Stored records
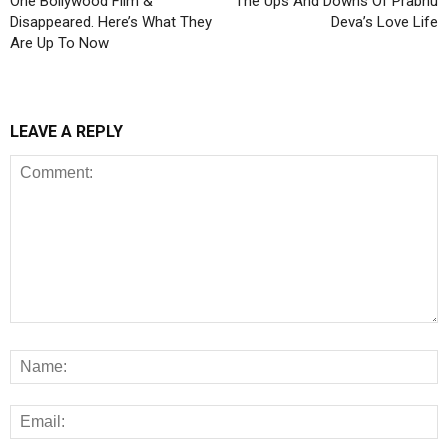
One Bollywood Film &
The Ups And Downs Of Prabhu
Disappeared. Here’s What They
Deva’s Love Life
Are Up To Now
LEAVE A REPLY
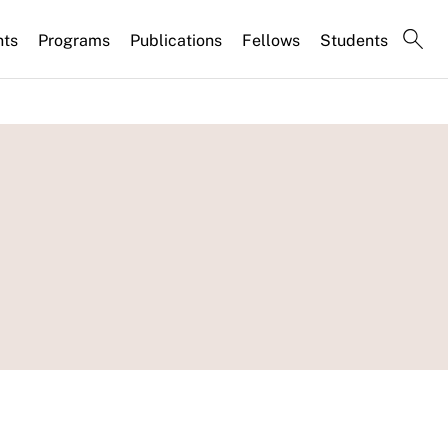
nts
Programs
Publications
Fellows
Students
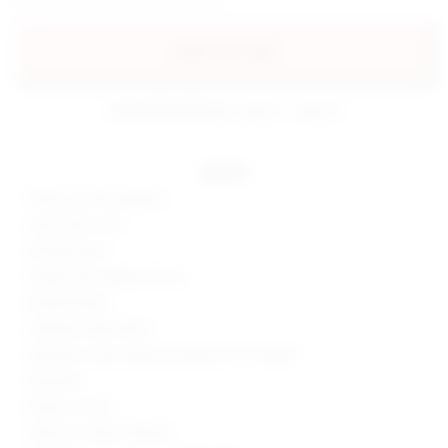
add to my bag
estimated delivery: aug 11 - aug 12
details
90% poly, 10% spandex
Hand wash cold
Partially lined
Hidden back zipper closure
Boned bodice
Glittered velvet fabric
Neckline to hem measures approx 25" in length
Imported
Made in China
Style No. SPDW-WD1256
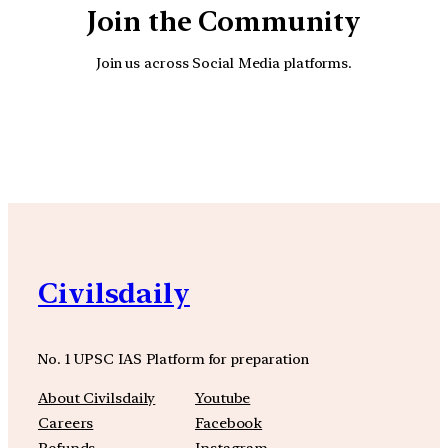
Join the Community
Join us across Social Media platforms.
YouTube
Facebook
Instagra
Civilsdaily
No. 1 UPSC IAS Platform for preparation
About Civilsdaily
Youtube
Careers
Facebook
Refunds
Instagram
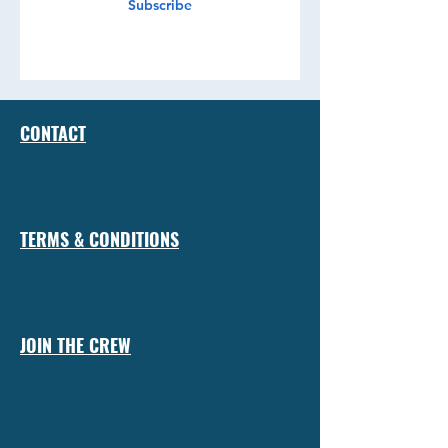
Subscribe
CONTACT
TERMS & CONDITIONS
JOIN THE CREW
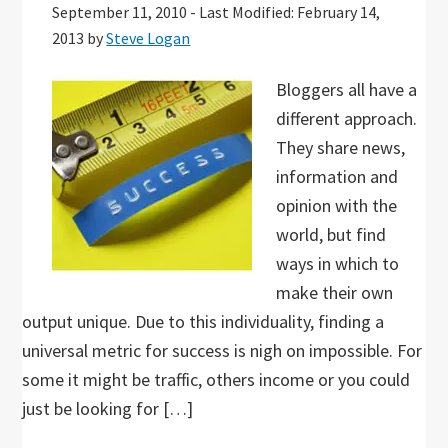
September 11, 2010
-
Last Modified: February 14,
2013
by
Steve Logan
Bloggers all have a
different approach.
They share news,
information and
opinion with the
world, but find
ways in which to
make their own
output unique. Due to this individuality, finding a
universal metric for success is nigh on impossible. For
some it might be traffic, others income or you could
just be looking for […]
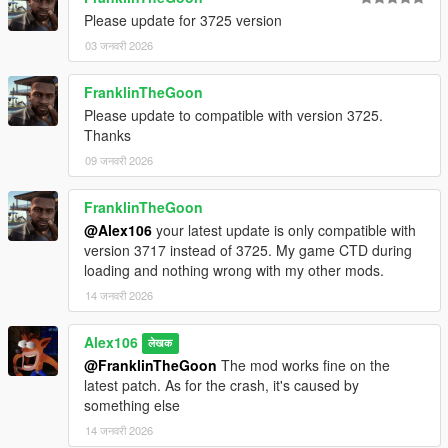
Please update for 3725 version
03 जनवरी 2026
FranklinTheGoon
Please update to compatible with version 3725.
Thanks
09 जनवरी 2026
FranklinTheGoon
@Alex106
your latest update is only compatible with
version 3717 instead of 3725. My game CTD during
loading and nothing wrong with my other mods.
14 जनवरी 2026
Alex106
लेखक
@FranklinTheGoon
The mod works fine on the
latest patch. As for the crash, it's caused by
something else
14 जनवरी 2026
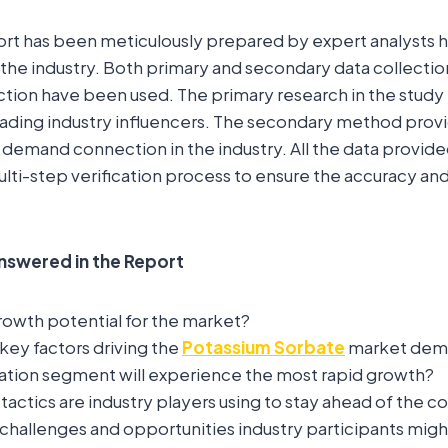
ort has been meticulously prepared by expert analysts 
the industry. Both primary and secondary data collecti
ction have been used. The primary research in the study
eading industry influencers. The secondary method prov
 demand connection in the industry. All the data provide
lti-step verification process to ensure the accuracy and r
nswered in the Report
rowth potential for the market?
key factors driving the
Potassium Sorbate
market dem
ation segment will experience the most rapid growth?
actics are industry players using to stay ahead of the 
challenges and opportunities industry participants mig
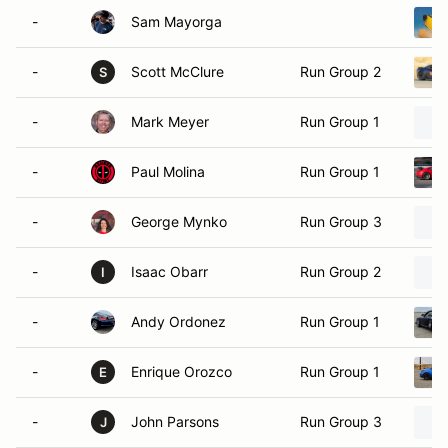
-
Sam Mayorga
-
Scott McClure
Run Group 2
S
-
Mark Meyer
Run Group 1
-
Paul Molina
Run Group 1
-
George Mynko
Run Group 3
-
Isaac Obarr
Run Group 2
I
-
Andy Ordonez
Run Group 1
-
Enrique Orozco
Run Group 1
E
-
John Parsons
Run Group 3
J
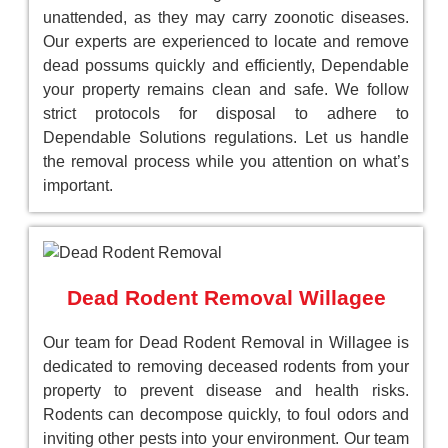
unattended, as they may carry zoonotic diseases.
Our experts are experienced to locate and remove
dead possums quickly and efficiently, Dependable
your property remains clean and safe. We follow
strict protocols for disposal to adhere to
Dependable Solutions regulations. Let us handle
the removal process while you attention on what’s
important.
Dead Rodent Removal Willagee
Our team for Dead Rodent Removal in Willagee is
dedicated to removing deceased rodents from your
property to prevent disease and health risks.
Rodents can decompose quickly, to foul odors and
inviting other pests into your environment. Our team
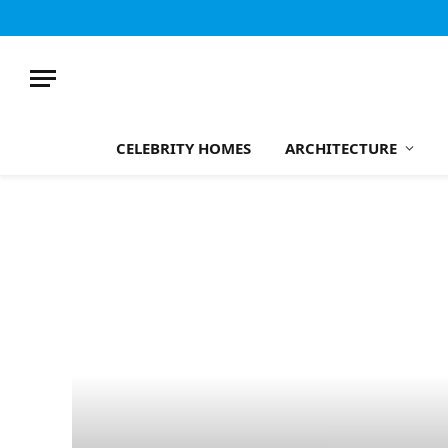
CELEBRITY HOMES
ARCHITECTURE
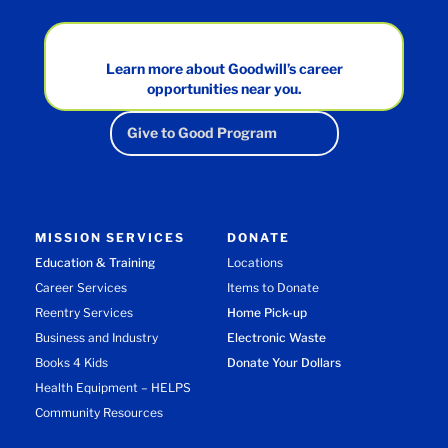
Learn more about Goodwill’s career
opportunities near you.
Give to Good Program
MISSION SERVICES
DONATE
Education & Training
Locations
Career Services
Items to Donate
Reentry Services
Home Pick-up
Business and Industry
Electronic Waste
Books 4 Kids
Donate Your Dollars
Health Equipment – HELPS
Community Resources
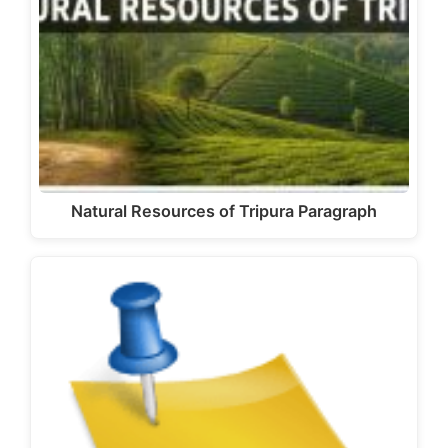
Natural Resources of Tripura Paragraph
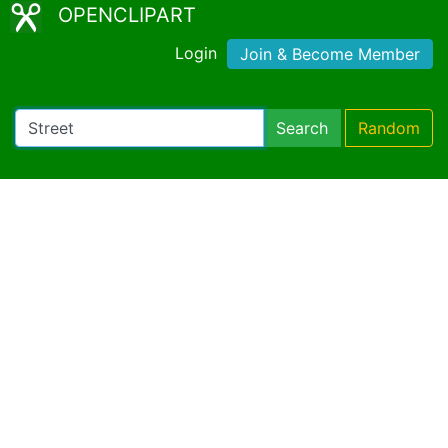
OPENCLIPART
Login
Join & Become Member
Search
Random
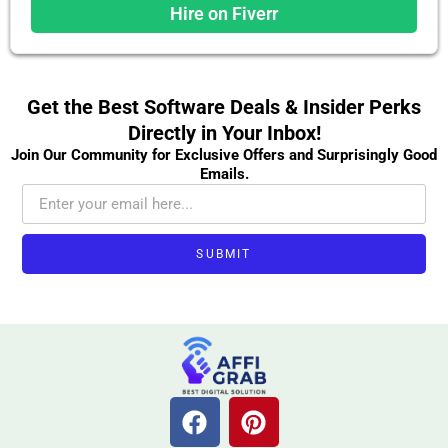
Hire on Fiverr
Get the Best Software Deals & Insider Perks
Directly in Your Inbox!
Join Our Community for Exclusive Offers and Surprisingly Good
Emails.
SUBMIT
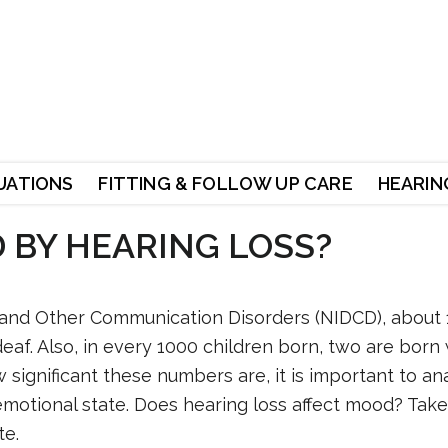
UATIONS
FITTING & FOLLOW UP CARE
HEARING
 BY HEARING LOSS?
s and Other Communication Disorders (NIDCD), about 
deaf. Also, in every 1000 children born, two are born
 significant these numbers are, it is important to a
emotional state. Does hearing loss affect mood? Take
te.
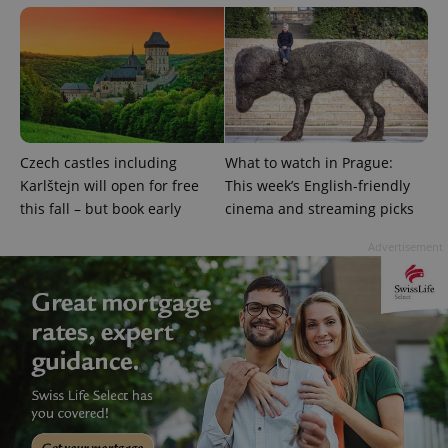
Czech castles including
What to watch in Prague:
exprt
.expats.cz
6 m
Karlštejn will open for free
This week’s English-friendly
this fall – but book early
cinema and streaming picks
Advertisement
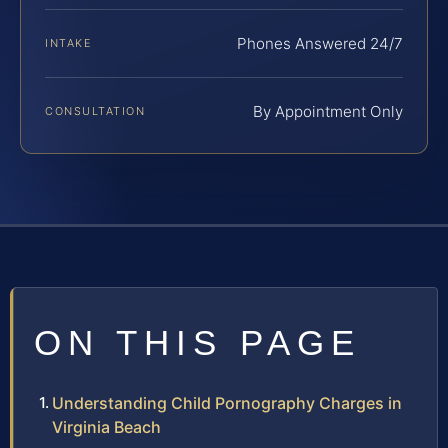
Phones Answered 24/7
INTAKE
By Appointment Only
CONSULTATION
ON THIS PAGE
Understanding Child Pornography Charges in
Virginia Beach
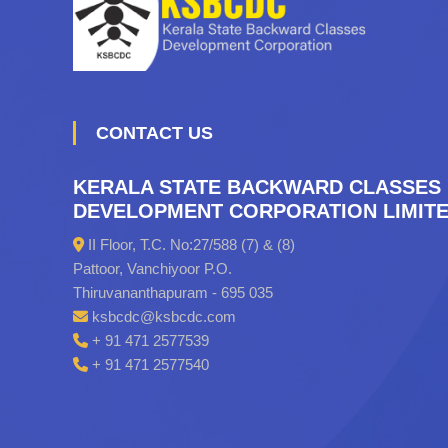
CONTACT US
KERALA STATE BACKWARD CLASSES
DEVELOPMENT CORPORATION LIMIT
II Floor, T.C. No:27/588 (7) & (8)
Pattoor, Vanchiyoor P.O.
Thiruvananthapuram - 695 035
ksbcdc@ksbcdc.com
+ 91 471 2577539
+ 91 471 2577540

_WHAT IS EXPECTED_
Your answer must be the lines from the one containing "cinema and streaming picks" through the final line of the entries, duplicated exactly, with both ends kept and all pictures left out.

_WRITTEN REPLY_
cinema and streaming picks
Advertisement
Phones Answered 24/7
INTAKE
By Appointment Only
CONSULTATION
ON THIS PAGE
Understanding Child Pornography Charges in
Virginia Beach
CONTACT US
KERALA STATE BACKWARD CLASSES
DEVELOPMENT CORPORATION LIMIT
II Floor, T.C. No:27/588 (7) & (8)
Pattoor, Vanchiyoor P.O.
Thiruvananthapuram - 695 035
ksbcdc@ksbcdc.com
+ 91 471 2577539
+ 91 471 2577540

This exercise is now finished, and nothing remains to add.